TASK INSTRUCTIONS> Return a copy of every line in the records that includes the word "Punkte".
------ GIVEN DATA ------
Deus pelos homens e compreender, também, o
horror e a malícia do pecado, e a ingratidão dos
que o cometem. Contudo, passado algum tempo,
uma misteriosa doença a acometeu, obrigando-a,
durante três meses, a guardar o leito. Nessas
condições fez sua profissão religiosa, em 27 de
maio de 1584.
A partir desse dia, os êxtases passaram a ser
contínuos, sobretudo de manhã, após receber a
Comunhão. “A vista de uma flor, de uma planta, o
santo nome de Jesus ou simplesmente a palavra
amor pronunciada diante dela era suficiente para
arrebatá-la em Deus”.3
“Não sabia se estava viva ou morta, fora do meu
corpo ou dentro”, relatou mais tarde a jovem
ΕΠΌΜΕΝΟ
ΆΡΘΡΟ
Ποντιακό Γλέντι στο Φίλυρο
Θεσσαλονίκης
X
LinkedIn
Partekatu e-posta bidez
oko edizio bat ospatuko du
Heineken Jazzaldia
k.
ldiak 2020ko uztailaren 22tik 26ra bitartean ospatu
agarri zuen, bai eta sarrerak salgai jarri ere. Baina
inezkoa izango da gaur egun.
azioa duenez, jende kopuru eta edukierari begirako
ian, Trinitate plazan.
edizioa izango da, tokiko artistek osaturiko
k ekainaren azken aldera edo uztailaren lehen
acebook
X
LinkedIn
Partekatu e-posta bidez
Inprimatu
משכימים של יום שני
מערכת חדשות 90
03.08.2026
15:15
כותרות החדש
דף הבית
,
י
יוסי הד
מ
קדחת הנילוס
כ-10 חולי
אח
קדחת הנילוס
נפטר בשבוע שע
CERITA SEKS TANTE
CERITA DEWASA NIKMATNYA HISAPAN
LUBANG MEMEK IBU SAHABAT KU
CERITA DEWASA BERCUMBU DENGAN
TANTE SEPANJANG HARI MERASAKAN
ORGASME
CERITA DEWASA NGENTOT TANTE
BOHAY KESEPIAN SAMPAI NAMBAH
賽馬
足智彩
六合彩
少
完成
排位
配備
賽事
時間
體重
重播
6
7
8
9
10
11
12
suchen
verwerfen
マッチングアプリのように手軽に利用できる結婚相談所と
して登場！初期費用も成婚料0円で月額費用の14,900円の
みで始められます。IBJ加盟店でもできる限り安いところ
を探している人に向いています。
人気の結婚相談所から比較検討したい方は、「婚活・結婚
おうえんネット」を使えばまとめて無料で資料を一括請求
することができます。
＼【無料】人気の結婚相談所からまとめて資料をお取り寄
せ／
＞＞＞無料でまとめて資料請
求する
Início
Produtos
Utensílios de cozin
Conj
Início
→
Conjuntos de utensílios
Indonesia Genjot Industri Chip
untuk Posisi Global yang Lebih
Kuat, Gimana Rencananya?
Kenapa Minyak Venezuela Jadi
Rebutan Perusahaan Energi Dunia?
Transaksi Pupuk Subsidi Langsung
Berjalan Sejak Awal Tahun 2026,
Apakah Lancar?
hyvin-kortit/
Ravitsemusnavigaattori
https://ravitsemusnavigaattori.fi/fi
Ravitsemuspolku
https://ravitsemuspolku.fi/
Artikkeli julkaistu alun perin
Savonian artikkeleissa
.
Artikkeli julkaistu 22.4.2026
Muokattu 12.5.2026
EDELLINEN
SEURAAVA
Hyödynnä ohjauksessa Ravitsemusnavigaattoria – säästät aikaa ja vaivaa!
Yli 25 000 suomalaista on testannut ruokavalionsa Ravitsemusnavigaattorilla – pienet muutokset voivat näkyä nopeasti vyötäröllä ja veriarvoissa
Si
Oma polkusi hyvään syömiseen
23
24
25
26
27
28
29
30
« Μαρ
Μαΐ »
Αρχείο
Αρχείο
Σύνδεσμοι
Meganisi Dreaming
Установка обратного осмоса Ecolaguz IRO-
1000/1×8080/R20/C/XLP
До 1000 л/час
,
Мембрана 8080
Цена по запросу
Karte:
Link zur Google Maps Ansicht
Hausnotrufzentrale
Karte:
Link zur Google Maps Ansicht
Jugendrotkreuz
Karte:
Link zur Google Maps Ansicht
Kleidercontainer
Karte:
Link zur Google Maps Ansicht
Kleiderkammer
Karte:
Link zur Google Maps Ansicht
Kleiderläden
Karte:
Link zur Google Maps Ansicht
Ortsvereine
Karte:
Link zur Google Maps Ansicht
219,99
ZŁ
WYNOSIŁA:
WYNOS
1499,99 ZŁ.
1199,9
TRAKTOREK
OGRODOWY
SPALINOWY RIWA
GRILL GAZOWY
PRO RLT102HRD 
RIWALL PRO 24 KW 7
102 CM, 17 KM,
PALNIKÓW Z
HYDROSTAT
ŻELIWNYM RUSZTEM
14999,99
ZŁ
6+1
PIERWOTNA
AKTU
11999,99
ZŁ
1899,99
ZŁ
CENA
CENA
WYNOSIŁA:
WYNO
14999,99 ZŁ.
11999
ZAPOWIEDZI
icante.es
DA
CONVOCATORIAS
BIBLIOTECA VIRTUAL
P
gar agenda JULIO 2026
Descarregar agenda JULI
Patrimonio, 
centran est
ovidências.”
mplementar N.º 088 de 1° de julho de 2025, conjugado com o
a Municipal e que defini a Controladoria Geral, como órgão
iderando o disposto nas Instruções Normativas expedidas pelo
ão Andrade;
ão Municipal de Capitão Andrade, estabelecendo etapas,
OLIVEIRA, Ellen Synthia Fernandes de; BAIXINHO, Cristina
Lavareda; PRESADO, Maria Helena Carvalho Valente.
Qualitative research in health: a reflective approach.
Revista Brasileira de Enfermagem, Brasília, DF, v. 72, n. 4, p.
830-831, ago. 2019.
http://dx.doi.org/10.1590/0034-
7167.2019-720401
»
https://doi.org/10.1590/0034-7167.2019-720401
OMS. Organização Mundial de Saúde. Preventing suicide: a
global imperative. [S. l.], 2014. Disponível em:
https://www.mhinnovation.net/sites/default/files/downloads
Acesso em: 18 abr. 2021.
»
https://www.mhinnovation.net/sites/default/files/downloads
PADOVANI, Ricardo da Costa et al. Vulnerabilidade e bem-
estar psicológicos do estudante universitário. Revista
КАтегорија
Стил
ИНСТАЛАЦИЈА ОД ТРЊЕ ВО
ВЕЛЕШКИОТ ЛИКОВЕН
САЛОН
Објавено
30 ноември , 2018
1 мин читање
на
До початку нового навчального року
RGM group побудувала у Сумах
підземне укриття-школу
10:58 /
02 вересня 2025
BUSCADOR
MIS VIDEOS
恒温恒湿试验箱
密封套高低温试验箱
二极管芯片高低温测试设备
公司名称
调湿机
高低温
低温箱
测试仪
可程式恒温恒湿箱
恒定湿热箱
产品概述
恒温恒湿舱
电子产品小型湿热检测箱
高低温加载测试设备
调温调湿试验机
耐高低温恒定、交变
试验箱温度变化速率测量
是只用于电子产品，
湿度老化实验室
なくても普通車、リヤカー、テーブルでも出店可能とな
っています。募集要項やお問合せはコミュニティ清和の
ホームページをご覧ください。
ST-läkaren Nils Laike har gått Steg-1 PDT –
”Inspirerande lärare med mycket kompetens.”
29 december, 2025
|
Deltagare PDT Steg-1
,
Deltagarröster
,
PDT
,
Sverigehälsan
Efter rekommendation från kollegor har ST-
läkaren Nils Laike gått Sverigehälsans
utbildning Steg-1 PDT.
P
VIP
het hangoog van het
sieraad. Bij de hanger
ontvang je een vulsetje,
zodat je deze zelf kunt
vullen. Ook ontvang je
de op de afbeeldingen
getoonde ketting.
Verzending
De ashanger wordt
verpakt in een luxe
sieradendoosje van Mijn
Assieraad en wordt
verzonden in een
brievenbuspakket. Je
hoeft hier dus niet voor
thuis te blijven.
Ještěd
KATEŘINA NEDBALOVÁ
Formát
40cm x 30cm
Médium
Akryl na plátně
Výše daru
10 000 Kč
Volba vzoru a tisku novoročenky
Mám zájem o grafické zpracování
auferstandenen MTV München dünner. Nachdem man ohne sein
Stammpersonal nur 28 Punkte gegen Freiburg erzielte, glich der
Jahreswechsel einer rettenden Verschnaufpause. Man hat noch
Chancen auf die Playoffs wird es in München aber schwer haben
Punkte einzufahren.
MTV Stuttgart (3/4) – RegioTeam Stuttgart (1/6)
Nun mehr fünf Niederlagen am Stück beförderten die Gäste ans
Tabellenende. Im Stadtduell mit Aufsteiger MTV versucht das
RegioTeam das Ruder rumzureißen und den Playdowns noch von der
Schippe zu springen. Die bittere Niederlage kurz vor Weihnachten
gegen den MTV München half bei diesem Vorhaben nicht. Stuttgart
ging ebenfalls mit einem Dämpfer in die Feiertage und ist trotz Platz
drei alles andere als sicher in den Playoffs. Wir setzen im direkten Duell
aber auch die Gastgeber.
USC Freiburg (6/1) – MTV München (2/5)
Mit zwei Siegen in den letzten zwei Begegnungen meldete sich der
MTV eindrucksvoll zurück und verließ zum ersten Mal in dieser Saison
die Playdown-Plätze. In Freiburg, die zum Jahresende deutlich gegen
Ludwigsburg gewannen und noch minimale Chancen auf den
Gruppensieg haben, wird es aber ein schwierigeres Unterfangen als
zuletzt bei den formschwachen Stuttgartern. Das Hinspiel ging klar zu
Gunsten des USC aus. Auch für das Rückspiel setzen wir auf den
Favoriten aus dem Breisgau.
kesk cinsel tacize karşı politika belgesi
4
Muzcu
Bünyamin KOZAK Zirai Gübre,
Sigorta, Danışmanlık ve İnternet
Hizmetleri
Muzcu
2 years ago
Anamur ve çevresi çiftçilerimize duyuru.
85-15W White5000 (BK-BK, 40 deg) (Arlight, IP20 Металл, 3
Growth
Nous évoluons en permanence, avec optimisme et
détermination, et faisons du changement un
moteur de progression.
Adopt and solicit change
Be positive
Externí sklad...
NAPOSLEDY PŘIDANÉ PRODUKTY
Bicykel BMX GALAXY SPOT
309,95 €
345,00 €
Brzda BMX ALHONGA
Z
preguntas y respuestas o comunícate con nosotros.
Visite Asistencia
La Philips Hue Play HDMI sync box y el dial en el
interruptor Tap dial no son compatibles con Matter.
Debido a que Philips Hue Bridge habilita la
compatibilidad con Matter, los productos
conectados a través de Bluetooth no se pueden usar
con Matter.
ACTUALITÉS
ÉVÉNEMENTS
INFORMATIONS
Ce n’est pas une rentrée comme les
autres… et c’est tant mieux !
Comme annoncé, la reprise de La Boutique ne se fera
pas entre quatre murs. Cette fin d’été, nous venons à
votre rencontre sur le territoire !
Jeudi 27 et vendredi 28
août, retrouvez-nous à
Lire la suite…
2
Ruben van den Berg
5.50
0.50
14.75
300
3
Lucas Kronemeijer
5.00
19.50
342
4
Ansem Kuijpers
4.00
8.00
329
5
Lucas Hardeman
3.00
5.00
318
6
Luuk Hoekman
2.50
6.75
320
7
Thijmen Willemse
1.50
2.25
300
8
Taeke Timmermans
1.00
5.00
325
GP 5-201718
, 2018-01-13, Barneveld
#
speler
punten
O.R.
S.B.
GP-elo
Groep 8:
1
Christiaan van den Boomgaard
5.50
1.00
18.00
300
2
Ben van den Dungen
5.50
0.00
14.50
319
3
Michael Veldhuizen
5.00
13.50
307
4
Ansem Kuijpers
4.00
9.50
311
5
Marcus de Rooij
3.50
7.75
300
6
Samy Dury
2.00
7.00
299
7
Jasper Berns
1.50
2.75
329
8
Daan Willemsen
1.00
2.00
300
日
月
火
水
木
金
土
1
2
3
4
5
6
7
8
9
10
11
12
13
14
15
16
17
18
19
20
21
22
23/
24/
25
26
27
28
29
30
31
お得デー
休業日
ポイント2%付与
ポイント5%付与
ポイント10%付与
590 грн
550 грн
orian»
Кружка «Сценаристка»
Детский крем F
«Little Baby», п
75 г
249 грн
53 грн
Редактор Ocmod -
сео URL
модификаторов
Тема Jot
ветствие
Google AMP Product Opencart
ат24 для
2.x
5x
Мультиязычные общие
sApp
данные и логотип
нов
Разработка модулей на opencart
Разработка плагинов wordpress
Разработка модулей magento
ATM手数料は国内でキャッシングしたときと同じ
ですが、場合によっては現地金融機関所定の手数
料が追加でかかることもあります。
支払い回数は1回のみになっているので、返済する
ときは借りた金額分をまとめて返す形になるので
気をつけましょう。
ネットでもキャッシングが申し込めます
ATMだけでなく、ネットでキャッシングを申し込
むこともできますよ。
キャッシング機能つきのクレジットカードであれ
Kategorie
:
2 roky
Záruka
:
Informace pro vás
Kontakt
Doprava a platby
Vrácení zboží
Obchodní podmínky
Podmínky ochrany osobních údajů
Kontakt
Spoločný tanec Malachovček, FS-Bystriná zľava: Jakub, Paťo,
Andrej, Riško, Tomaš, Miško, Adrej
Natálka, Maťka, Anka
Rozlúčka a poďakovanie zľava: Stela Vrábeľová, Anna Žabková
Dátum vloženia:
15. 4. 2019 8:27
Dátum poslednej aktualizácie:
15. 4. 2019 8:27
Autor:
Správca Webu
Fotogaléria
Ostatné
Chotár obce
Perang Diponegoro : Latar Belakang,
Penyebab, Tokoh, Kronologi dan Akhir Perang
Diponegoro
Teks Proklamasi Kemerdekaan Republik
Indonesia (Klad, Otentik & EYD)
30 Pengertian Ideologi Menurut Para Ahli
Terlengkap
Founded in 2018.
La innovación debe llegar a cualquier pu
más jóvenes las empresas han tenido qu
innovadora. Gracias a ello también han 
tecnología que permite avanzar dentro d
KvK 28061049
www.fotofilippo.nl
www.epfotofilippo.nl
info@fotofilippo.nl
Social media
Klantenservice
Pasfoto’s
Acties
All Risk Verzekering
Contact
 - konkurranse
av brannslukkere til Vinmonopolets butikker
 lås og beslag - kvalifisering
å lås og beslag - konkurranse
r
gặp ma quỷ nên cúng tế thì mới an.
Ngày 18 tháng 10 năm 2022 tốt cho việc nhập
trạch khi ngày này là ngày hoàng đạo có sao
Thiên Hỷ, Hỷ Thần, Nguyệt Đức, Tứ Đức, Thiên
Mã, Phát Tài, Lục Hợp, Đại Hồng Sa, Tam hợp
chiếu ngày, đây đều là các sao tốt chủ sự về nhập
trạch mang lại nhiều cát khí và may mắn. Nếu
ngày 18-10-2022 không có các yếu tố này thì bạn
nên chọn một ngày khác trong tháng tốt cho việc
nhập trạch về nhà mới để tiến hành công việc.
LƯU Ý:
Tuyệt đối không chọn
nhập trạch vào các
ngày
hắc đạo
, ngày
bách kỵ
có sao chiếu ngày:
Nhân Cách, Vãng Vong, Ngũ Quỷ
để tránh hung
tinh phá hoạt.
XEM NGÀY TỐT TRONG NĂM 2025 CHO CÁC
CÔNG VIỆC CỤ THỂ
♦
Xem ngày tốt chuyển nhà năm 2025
------
ANSWER FOR THIS EXERCISE>
Stammpersonal nur 28 Punkte gegen Freiburg erzielte, glich der
Punkte einzufahren.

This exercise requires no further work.